■ Work required ■
From the entries below, reproduce exactly the lines from the one with "luesmiljøet, har NBU som overordnet" through the one with "ondervinden we nog steeds de gevolgen van de", both included, without images.

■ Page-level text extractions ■
# # #

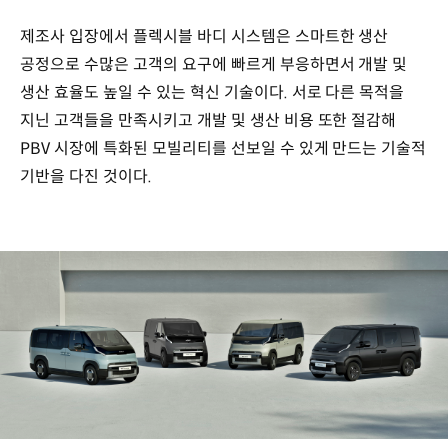
제조사 입장에서 플렉시블 바디 시스템은 스마트한 생산
공정으로 수많은 고객의 요구에 빠르게 부응하면서 개발 및
생산 효율도 높일 수 있는 혁신 기술이다. 서로 다른 목적을
지닌 고객들을 만족시키고 개발 및 생산 비용 또한 절감해
PBV 시장에 특화된 모빌리티를 선보일 수 있게 만드는 기술적
기반을 다진 것이다.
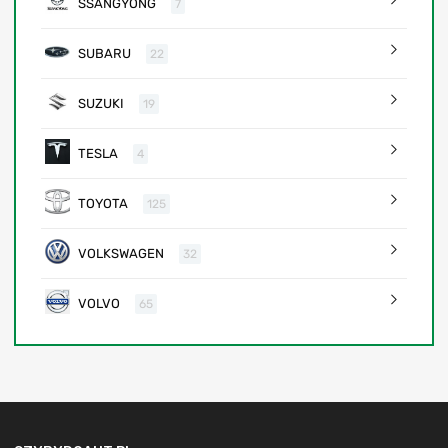
SSANGYONG
7
SUBARU
22
SUZUKI
19
TESLA
4
TOYOTA
125
VOLKSWAGEN
32
VOLVO
65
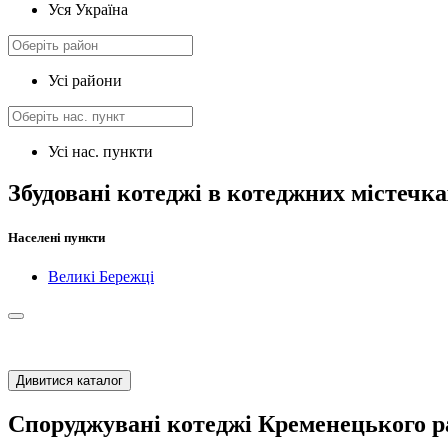
Уся Україна
Усі райони
Усі нас. пункти
Збудовані котеджі в котеджних містечк
Населені пункти
Великі Бережці
Дивитися каталог
Споруджувані котеджі Кременецького р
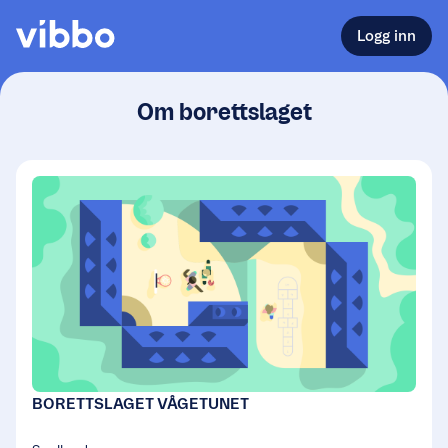
Logg inn
Om borettslaget
BORETTSLAGET VÅGETUNET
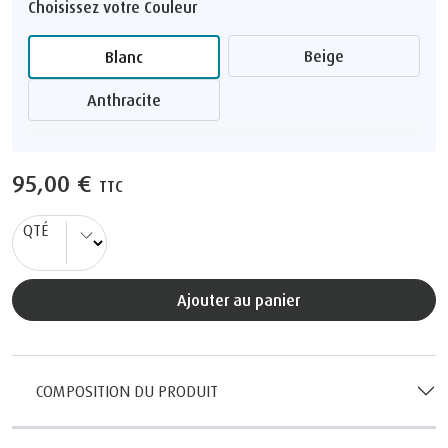
Choisissez votre Couleur
Beige
Blanc
Anthracite
95,00 €
TTC
QTÉ
Ajouter au panier
COMPOSITION DU PRODUIT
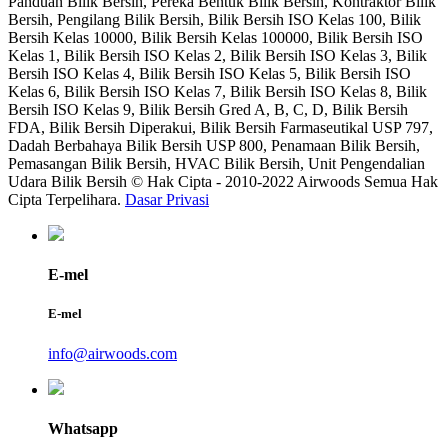
Panduan Bilik Bersih, Pereka Bentuk Bilik Bersih, Kontraktor Bilik
Bersih, Pengilang Bilik Bersih, Bilik Bersih ISO Kelas 100, Bilik
Bersih Kelas 10000, Bilik Bersih Kelas 100000, Bilik Bersih ISO
Kelas 1, Bilik Bersih ISO Kelas 2, Bilik Bersih ISO Kelas 3, Bilik
Bersih ISO Kelas 4, Bilik Bersih ISO Kelas 5, Bilik Bersih ISO
Kelas 6, Bilik Bersih ISO Kelas 7, Bilik Bersih ISO Kelas 8, Bilik
Bersih ISO Kelas 9, Bilik Bersih Gred A, B, C, D, Bilik Bersih
FDA, Bilik Bersih Diperakui, Bilik Bersih Farmaseutikal USP 797,
Dadah Berbahaya Bilik Bersih USP 800, Penamaan Bilik Bersih,
Pemasangan Bilik Bersih, HVAC Bilik Bersih, Unit Pengendalian
Udara Bilik Bersih © Hak Cipta - 2010-2022 Airwoods Semua Hak
Cipta Terpelihara.
Dasar Privasi
E-mel
E-mel
info@airwoods.com
Whatsapp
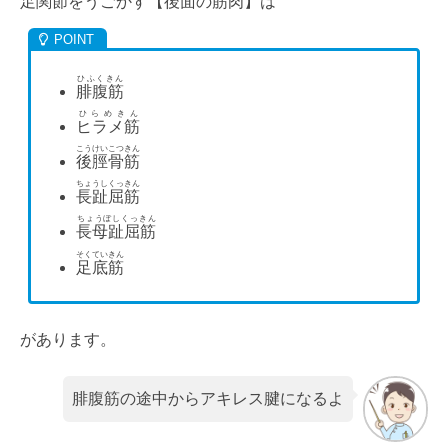
足関節をうごかす【後面の筋肉】は
ひふくきん
腓腹筋
ひらめきん
ヒラメ筋
こうけいこつきん
後脛骨筋
ちょうしくっきん
長趾屈筋
ちょうぼしくっきん
長母趾屈筋
そくていきん
足底筋
があります。
腓腹筋の途中からアキレス腱になるよ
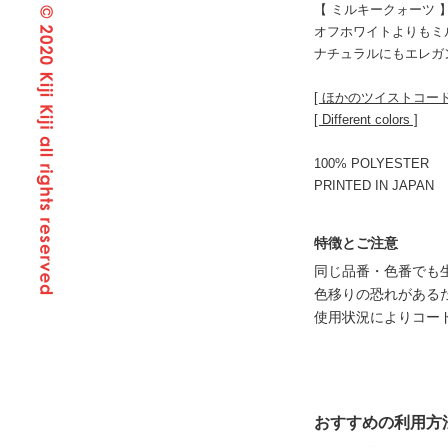
【 ミルキークォーツ 
オフホワイトよりもミ
ナチュラルにもエレガ
[ ほかのツイストコー
[ Different colors ]
100% POLYESTER
PRINTED IN JAPAN
特徴とご注意
同じ品番・色番でも
色移りの恐れがある
使用状況によりコー
おすすめの利用方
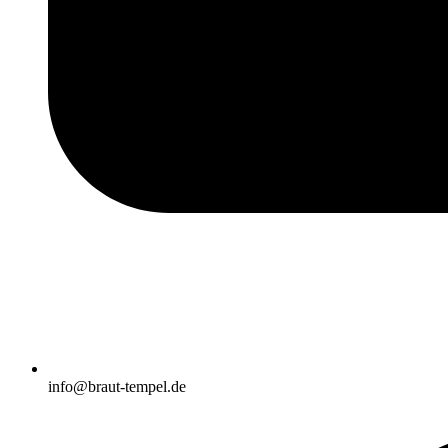
info@braut-tempel.de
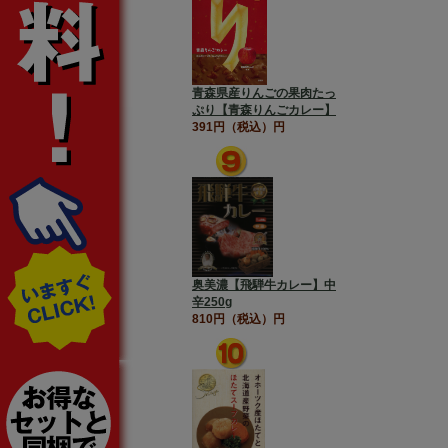
青森県産りんごの果肉たっ
ぷり【青森りんごカレー】
391円（税込）円
奥美濃【飛騨牛カレー】中
辛250g
810円（税込）円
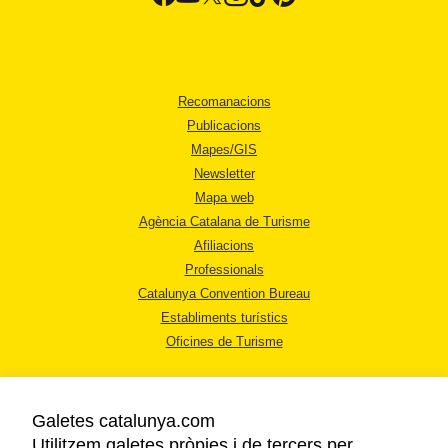
Recomanacions
Publicacions
Mapes/GIS
Newsletter
Mapa web
Agència Catalana de Turisme
Afiliacions
Professionals
Catalunya Convention Bureau
Establiments turístics
Oficines de Turisme
Galetes catalunya.com
Utilitzem galetes pròpies i de tercers per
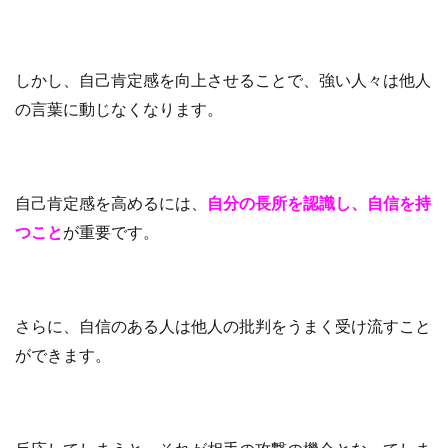
しかし、自己肯定感を向上させることで、強い人々は他人
の言葉に動じなくなります。
自己肯定感を高めるには、
自分の長所を認識し、自信を持
つこと
が重要です。
さらに、自信のある人は他人の批判をうまく受け流すこと
ができます。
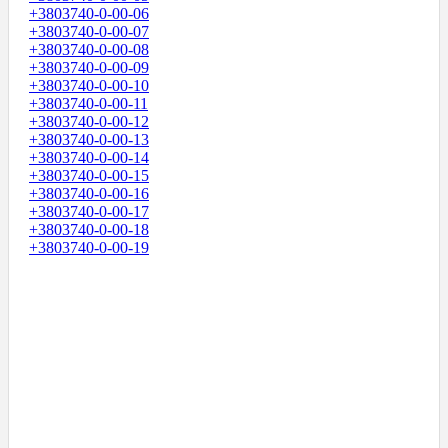
+3803740-0-00-06
+3803740-0-00-07
+3803740-0-00-08
+3803740-0-00-09
+3803740-0-00-10
+3803740-0-00-11
+3803740-0-00-12
+3803740-0-00-13
+3803740-0-00-14
+3803740-0-00-15
+3803740-0-00-16
+3803740-0-00-17
+3803740-0-00-18
+3803740-0-00-19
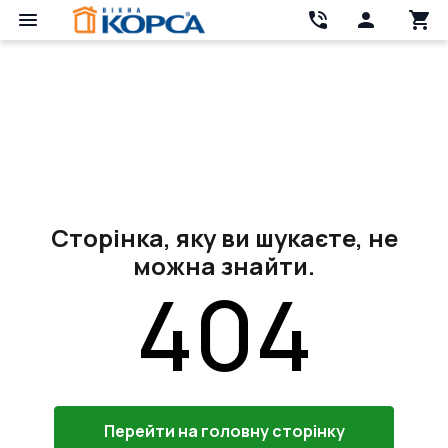
Сторінка, яку ви шукаєте, не
можна знайти.
404
Перейти на головну сторінку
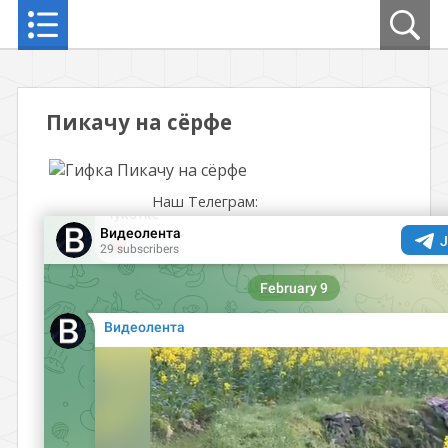
Пикачу на сёрфе
Наш Телеграм:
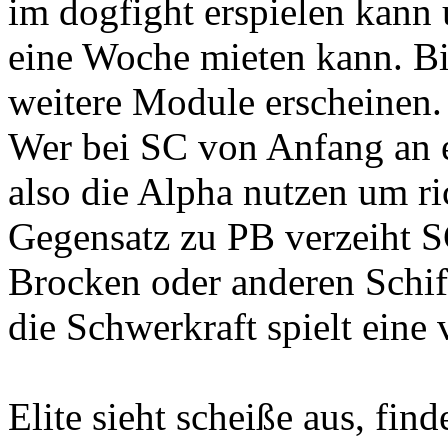
im dogfight erspielen kann 
eine Woche mieten kann. Bi
weitere Module erscheinen.
Wer bei SC von Anfang an ei
also die Alpha nutzen um ri
Gegensatz zu PB verzeiht S
Brocken oder anderen Schif
die Schwerkraft spielt eine 
Elite sieht scheiße aus, find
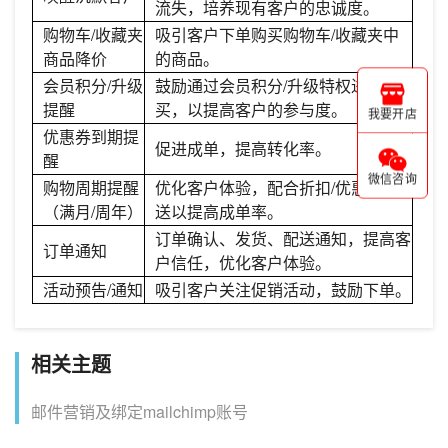
流失，培养现有客户的忠诚度。
购物车/收藏夹
吸引客户下单购买购物车/收藏夹中
商品降价
的商品。
会员积分/升级
鼓励通过会员积分/升级特权进行购
提醒
买，以提高客户的参与度。
我要开店
优惠券到期提
促进成单，提高转化率。
醒
微信咨询
购物周期提醒
优化客户体验，配合折扣/优惠券发
（满月/周年）
送以提高成单率。
订单确认、发货、配送通知，提高客
订单通知
户信任，优化客户体验。
活动预告/通知
吸引客户关注促销活动，鼓励下单。
相关主题
邮件营销及绑定mailchimp账号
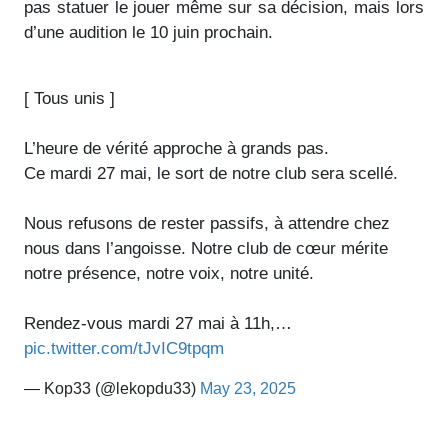
pas statuer le jouer même sur sa décision, mais lors
d’une audition le 10 juin prochain.
[ Tous unis ]
L’heure de vérité approche à grands pas.
Ce mardi 27 mai, le sort de notre club sera scellé.
Nous refusons de rester passifs, à attendre chez
nous dans l’angoisse. Notre club de cœur mérite
notre présence, notre voix, notre unité.
Rendez-vous mardi 27 mai à 11h,…
pic.twitter.com/tJvIC9tpqm
— Kop33 (@lekopdu33)
May 23, 2025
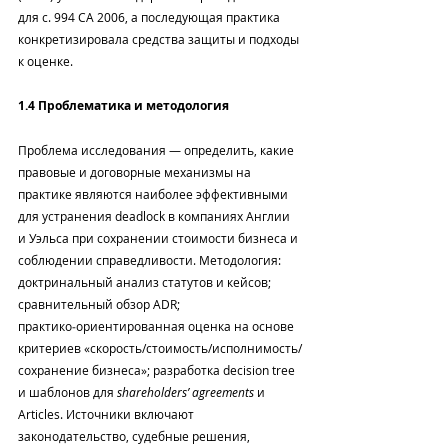
для с. 994 CA 2006, а последующая практика 
конкретизировала средства защиты и подходы 
к оценке.
1.4 Проблематика и методология
Проблема исследования — определить, какие 
правовые и договорные механизмы на 
практике являются наиболее эффективными 
для устранения deadlock в компаниях Англии 
и Уэльса при сохранении стоимости бизнеса и 
соблюдении справедливости. Методология: 
доктринальный анализ статутов и кейсов; 
сравнительный обзор ADR; 
практико‑ориентированная оценка на основе 
критериев «скорость/стоимость/исполнимость/
сохранение бизнеса»; разработка decision tree 
и шаблонов для 
shareholders’ agreements
 и 
Articles. Источники включают 
законодательство, судебные решения, 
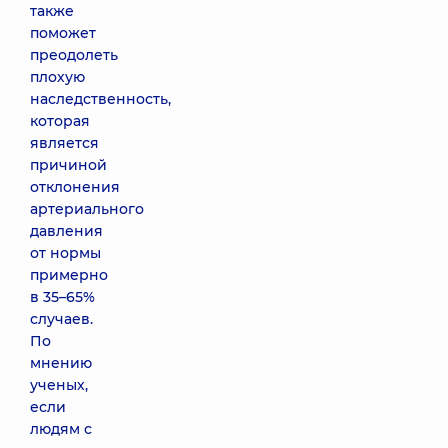
также
поможет
преодолеть
плохую
наследственность,
которая
является
причиной
отклонения
артериального
давления
от нормы
примерно
в 35–65%
случаев.
По
мнению
ученых,
если
людям с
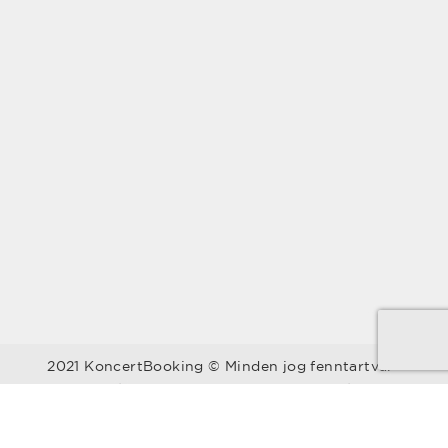
2021 KoncertBooking © Minden jog fenntartva.
Kapcsolat | Telefonszám: +36 30 157 9812 | E-mail:
info@koncertbooking.com |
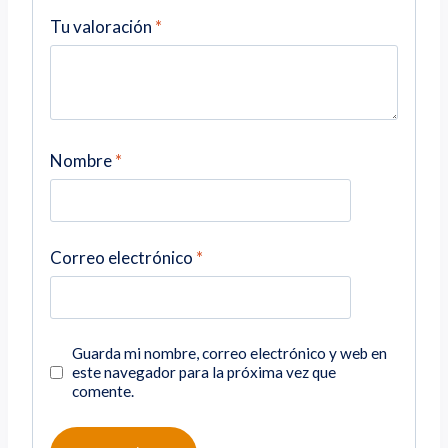
Tu valoración
*
Nombre
*
Correo electrónico
*
Guarda mi nombre, correo electrónico y web en
este navegador para la próxima vez que
comente.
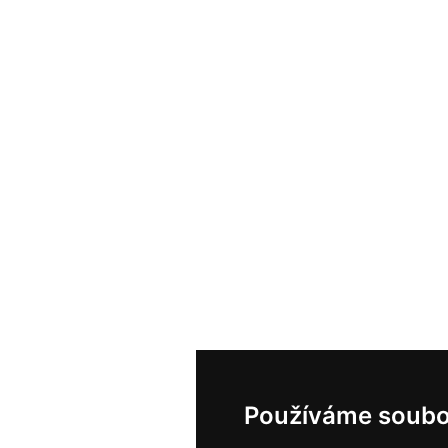
Používáme soubo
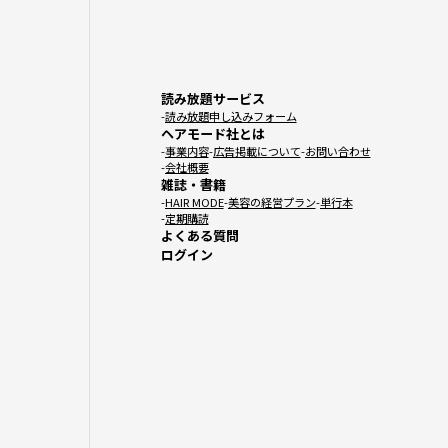
読み放題サービス
読み放題申し込みフォーム
ヘアモード社とは
事業内容
広告掲載について
お問い合わせ
会社概要
雑誌・書籍
HAIR MODE
美容の経営プラン
単行本
定期購読
よくある質問
ログイン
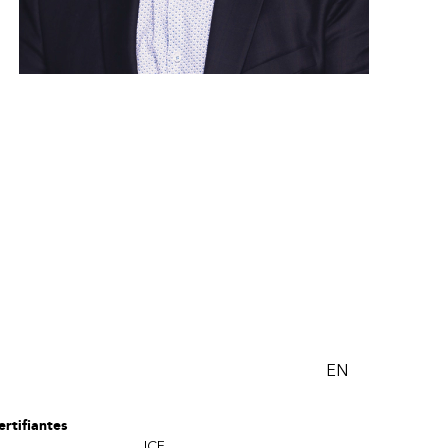
EN
rtifiantes
ICF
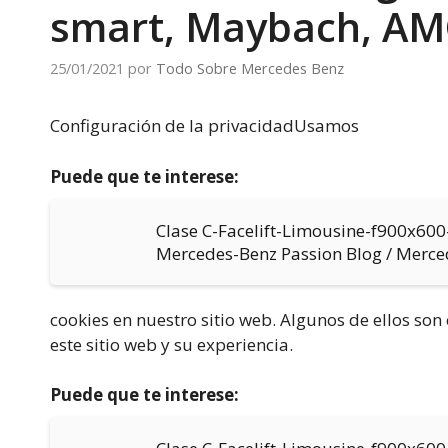
smart, Maybach, AM
25/01/2021
por
Todo Sobre Mercedes Benz
Configuración de la privacidadUsamos
Puede que te interese:
Clase C-Facelift-Limousine-f900x60
Mercedes-Benz Passion Blog / Merc
cookies en nuestro sitio web. Algunos de ellos so
este sitio web y su experiencia.
Puede que te interese:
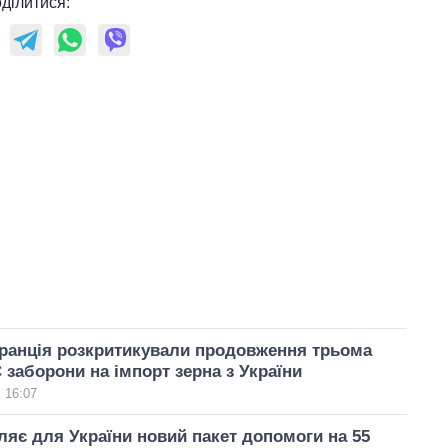
ділитися:
Франція розкритикували продовження трьома
 заборони на імпорт зерна з України
 16:07
іляє для України новий пакет допомоги на 55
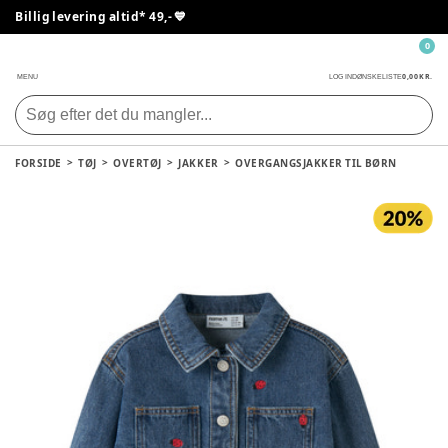
Billig levering altid* 49,- 💙
0
0,00 KR.
MENU
LOG IND
ØNSKELISTE
FORSIDE
TØJ
OVERTØJ
JAKKER
OVERGANGSJAKKER TIL BØRN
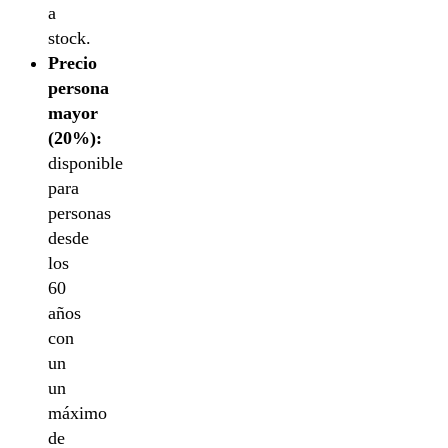
a
stock.
Precio
persona
mayor
(20%):
disponible
para
personas
desde
los
60
años
con
un
un
máximo
de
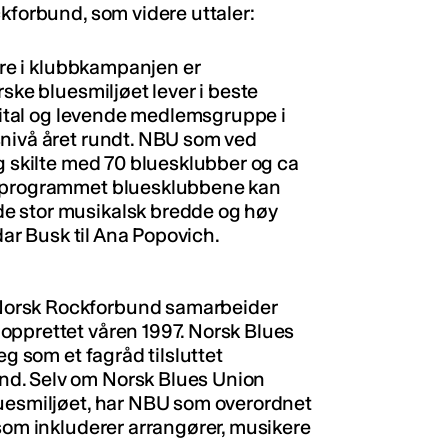
kforbund, som videre uttaler:
gere i klubbkampanjen er
rske bluesmiljøet lever i beste
 vital og levende medlemsgruppe i
snivå året rundt. NBU som ved
g skilte med 70 bluesklubber og ca
rtprogrammet bluesklubbene kan
e stor musikalsk bredde og høy
idar Busk til Ana Popovich.
Norsk Rockforbund samarbeider
opprettet våren 1997. Norsk Blues
eg som et fagråd tilsluttet
d. Selv om Norsk Blues Union
luesmiljøet, har NBU som overordnet
 som inkluderer arrangører, musikere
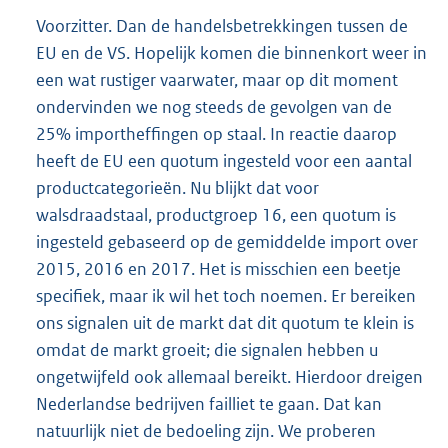
Voorzitter. Dan de handelsbetrekkingen tussen de
EU en de VS. Hopelijk komen die binnenkort weer in
een wat rustiger vaarwater, maar op dit moment
ondervinden we nog steeds de gevolgen van de
25% importheffingen op staal. In reactie daarop
heeft de EU een quotum ingesteld voor een aantal
productcategorieën. Nu blijkt dat voor
walsdraadstaal, productgroep 16, een quotum is
ingesteld gebaseerd op de gemiddelde import over
2015, 2016 en 2017. Het is misschien een beetje
specifiek, maar ik wil het toch noemen. Er bereiken
ons signalen uit de markt dat dit quotum te klein is
omdat de markt groeit; die signalen hebben u
ongetwijfeld ook allemaal bereikt. Hierdoor dreigen
Nederlandse bedrijven failliet te gaan. Dat kan
natuurlijk niet de bedoeling zijn. We proberen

# # #

■ Written solution ■
luesmiljøet, har NBU som overordnet
 som inkluderer arrangører, musikere
Voorzitter. Dan de handelsbetrekkingen tussen de
EU en de VS. Hopelijk komen die binnenkort weer in
een wat rustiger vaarwater, maar op dit moment
ondervinden we nog steeds de gevolgen van de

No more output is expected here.